Yes, there is evidence that one cup of coffee taken at the same time as eating a hamburger reduces iron absorption in “iron replete humans” by 39 percent, but a cup of tea reduces it by 64 percent.

According to the Mayo Clinic, a US nonprofit medical practice and medical research group, the typical cup of regular tea contains from 25mg to 48mg of caffeine and a cup of regular coffee contains from 95mg to 165mg.

That raises two questions. The first is: Should we attribute the reduced absorption to caffeine if one-third of the dose produces twice the reduction? So why mention “coffee and other caffeinated variables” and not mention tea?

The second one is: If young people are drinking more coffee, might they not be drinking less tea, in which case the effect of the shift might have been positive instead of negative?

The statements about changes in the number of donors are not put in any relevant context.

We all know, in a general way, that the birth rate has been declining for some time. We all have read stories about the troubles that is likely to be causing for retirement funds and of the pressures it has already placed on schools and universities. What can we say about the relation of demographic change on blood donations?

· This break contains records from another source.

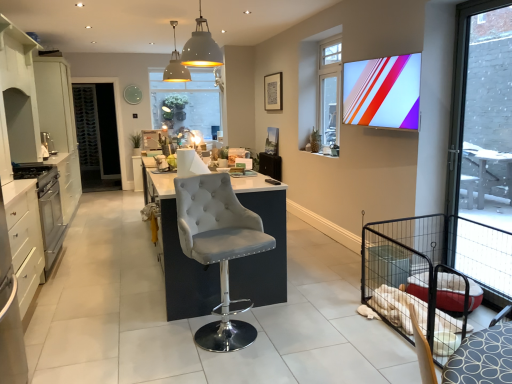 I want to click on free space on the front side of velvet grey bar stool at center, so click(240, 364). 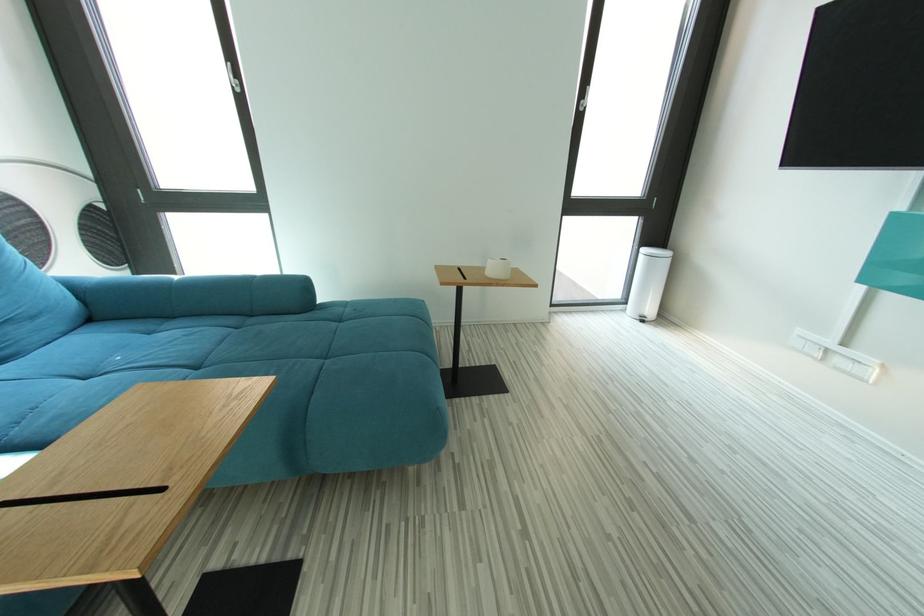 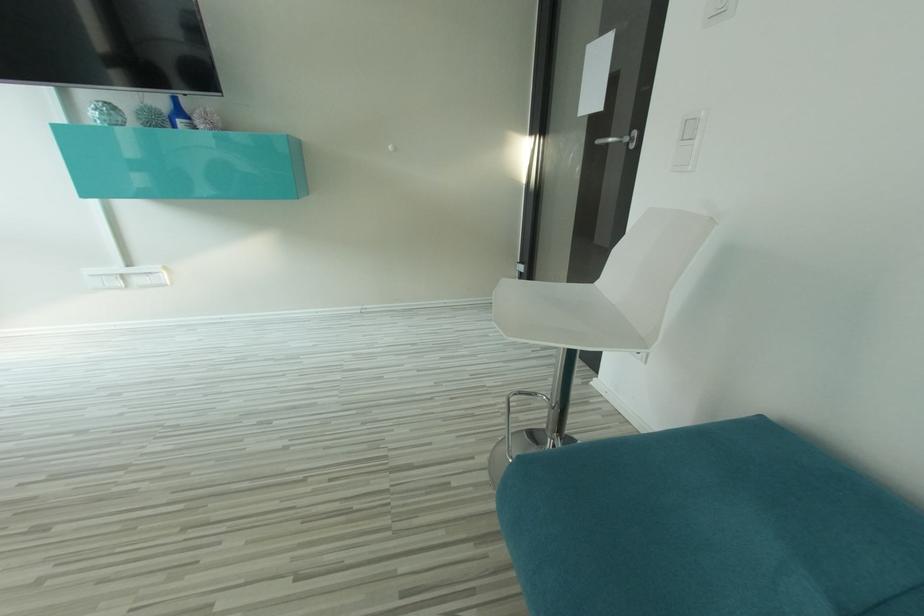 First-person continuous shooting, in which direction is the camera rotating?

The Ministry of the Interior kindly provided me with detailed data of population estimates at the end of 2005 and 2014. Those indicate a very small decrease in the population in the relevant age groups, so the decline in participation is 38 percent, not much different from that cited.

Had the numbers of donations experienced by the foundation been for 2000 and 2010, the decline in participation would have been reduced to 27 percent.

There might be other reasons for the change in participation, one of them being the changes on obligations of young people in relation to military service; such effects might be found with more detailed data.

According to the article, the donation rate urged by the foundation is 10 donations in 104 weeks “to sustain a stable blood supply.” That is an average of 10 weeks between donations.

The Web site www.blood.co.uk/the-donation-process/after-your-donation/how-your-body-replaces-blood/ recommends a minimum wait between donations of 12 weeks for men and 16 weeks for women in order to safeguard the health of the donors.